# Question About Drawers



## cabomhn (Dec 23, 2013)

Well, a recent change of fate has allowed me to work at a local woodshop over break, and, depending on where I'm working this summer, a place to work over the summer as well. I was thinking about some new box designs but I would like to incorporate drawers into this coming plan. Does anyone know a good place online where I can find a resource to learn a little about the process of making drawers?


----------



## Mike1950 (Dec 23, 2013)

What kind of drawers - How big? dovetailed? how thick of wood? Merry christmas- nice to see you again.


----------



## cabomhn (Dec 23, 2013)

Sorry that was vague, my lack of details shows hows little I know about them.

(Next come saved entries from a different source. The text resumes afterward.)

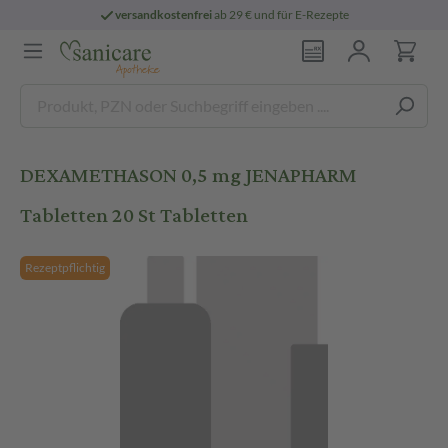
versandkostenfrei
ab 29 € und für E-Rezepte
DEXAMETHASON 0,5 mg JENAPHARM
Tabletten 20 St Tabletten
Rezeptpflichtig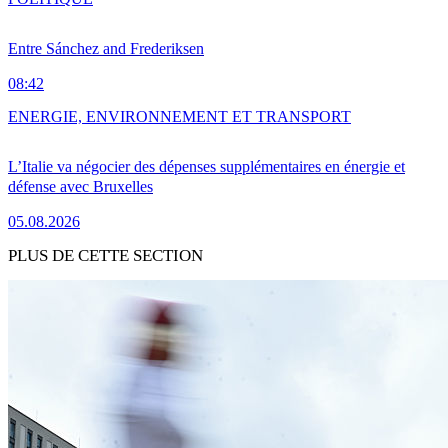
Entre Sánchez and Frederiksen
08:42
ENERGIE, ENVIRONNEMENT ET TRANSPORT
L’Italie va négocier des dépenses supplémentaires en énergie et
défense avec Bruxelles
05.08.2026
PLUS DE CETTE SECTION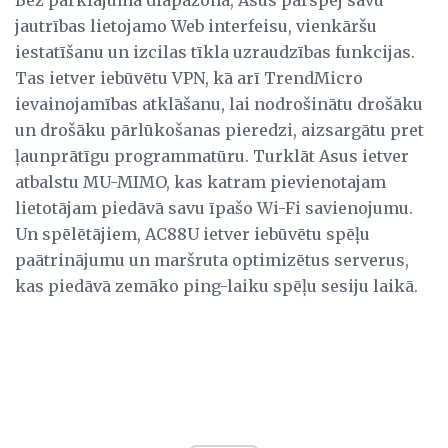
jautrības lietojamo Web interfeisu, vienkāršu
iestatīšanu un izcilas tīkla uzraudzības funkcijas.
Tas ietver iebūvētu VPN, kā arī TrendMicro
ievainojamības atklāšanu, lai nodrošinātu drošāku
un drošāku pārlūkošanas pieredzi, aizsargātu pret
ļaunprātīgu programmatūru. Turklāt Asus ietver
atbalstu MU-MIMO, kas katram pievienotajam
lietotājam piedāvā savu īpašo Wi-Fi savienojumu.
Un spēlētājiem, AC88U ietver iebūvētu spēļu
paātrinājumu un maršruta optimizētus serverus,
kas piedāvā zemāko ping-laiku spēļu sesiju laikā.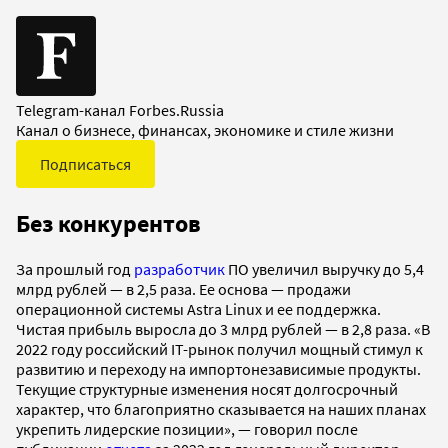
Telegram-канал Forbes.Russia
Канал о бизнесе, финансах, экономике и стиле жизни
Подписаться
Без конкурентов
За прошлый год
разработчик
ПО увеличил выручку до 5,4
млрд рублей — в 2,5 раза. Ее основа — продажи
операционной системы Astra Linux и ее поддержка.
Чистая прибыль выросла до 3 млрд рублей — в 2,8 раза. «В
2022 году российский IT-рынок получил мощный стимул к
развитию и переходу на импортонезависимые продукты.
Текущие структурные изменения носят долгосрочный
характер, что благоприятно сказывается на наших планах
укрепить лидерские позиции», — говорил после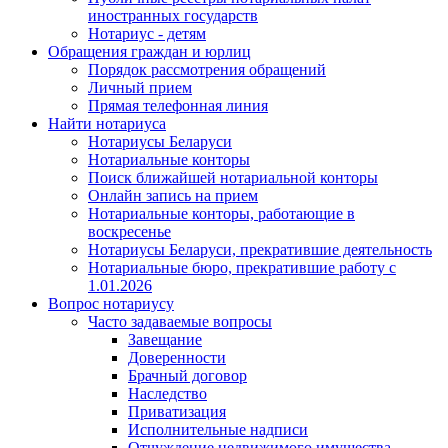
иностранных государств
Нотариус - детям
Обращения граждан и юрлиц
Порядок рассмотрения обращений
Личный прием
Прямая телефонная линия
Найти нотариуса
Нотариусы Беларуси
Нотариальные конторы
Поиск ближайшей нотариальной конторы
Онлайн запись на прием
Нотариальные конторы, работающие в
воскресенье
Нотариусы Беларуси, прекратившие деятельность
Нотариальные бюро, прекратившие работу с
1.01.2026
Вопрос нотариусу
Часто задаваемые вопросы
Завещание
Доверенности
Брачный договор
Наследство
Приватизация
Исполнительные надписи
Отчуждение недвижимого имущества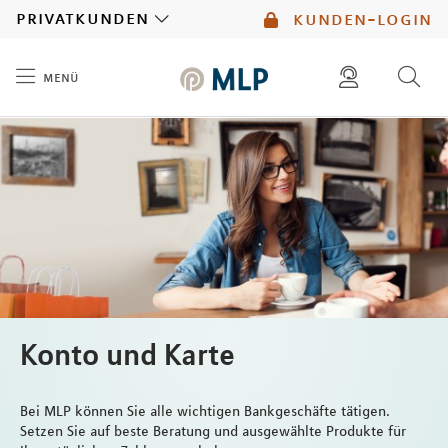
MLP
privatkunden
kunden-login
menü
Inhalt
diese website durchsuchen
mlp berater finden
Konto und Karte
Bei MLP können Sie alle wichtigen Bankgeschäfte tätigen.
Setzen Sie auf beste Beratung und ausgewählte Produkte für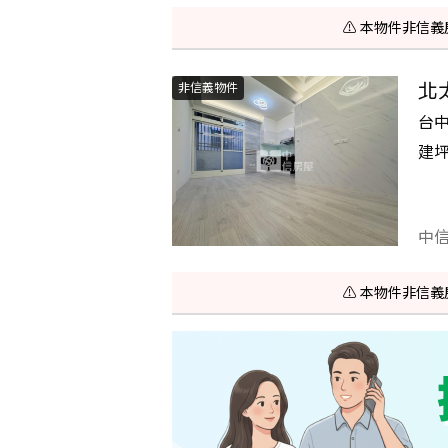
⚠️ 本物件非
北
非信義物件
台
建
中
⚠️ 本物件非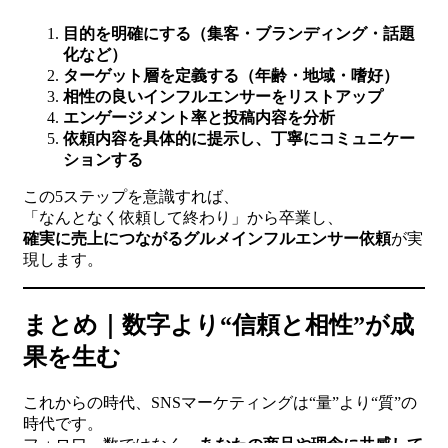
目的を明確にする（集客・ブランディング・話題
化など）
ターゲット層を定義する（年齢・地域・嗜好）
相性の良いインフルエンサーをリストアップ
エンゲージメント率と投稿内容を分析
依頼内容を具体的に提示し、丁寧にコミュニケー
ションする
この5ステップを意識すれば、
「なんとなく依頼して終わり」から卒業し、
確実に売上につながるグルメインフルエンサー依頼
が実
現します。
まとめ｜数字より“信頼と相性”が成
果を生む
これからの時代、SNSマーケティングは“量”より“質”の
時代です。
フォロワー数ではなく、
あなたの商品や理念に共感して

I imagine I will probably do half blind dovetails on the front and back. I'm still in the early stages but possibly 0.5" thickness for the front of the door and ⅜" for the sides? My main area I need some quittance in is mostly in the rail guides on the side. Are those as simple as a dado on the drawer itself and an attached piece of piece for the drawer to run on in the box the drawer is going into?


----------



## Mike1950 (Dec 23, 2013)

I usually make my jewelry box drawers out of 3/8-dovetail together- put a 1/4/? dado in side and make a slide to match. When I get drawers done then I glue faces to drawers so reveals and spacing is right on. If you go back to classroom and my last jewelry box build- I think I show that.


----------



## cabomhn (Dec 23, 2013)

Ok I think I see the general picture. I am going to work on some plans and post them here and get some feedback from you guys!


----------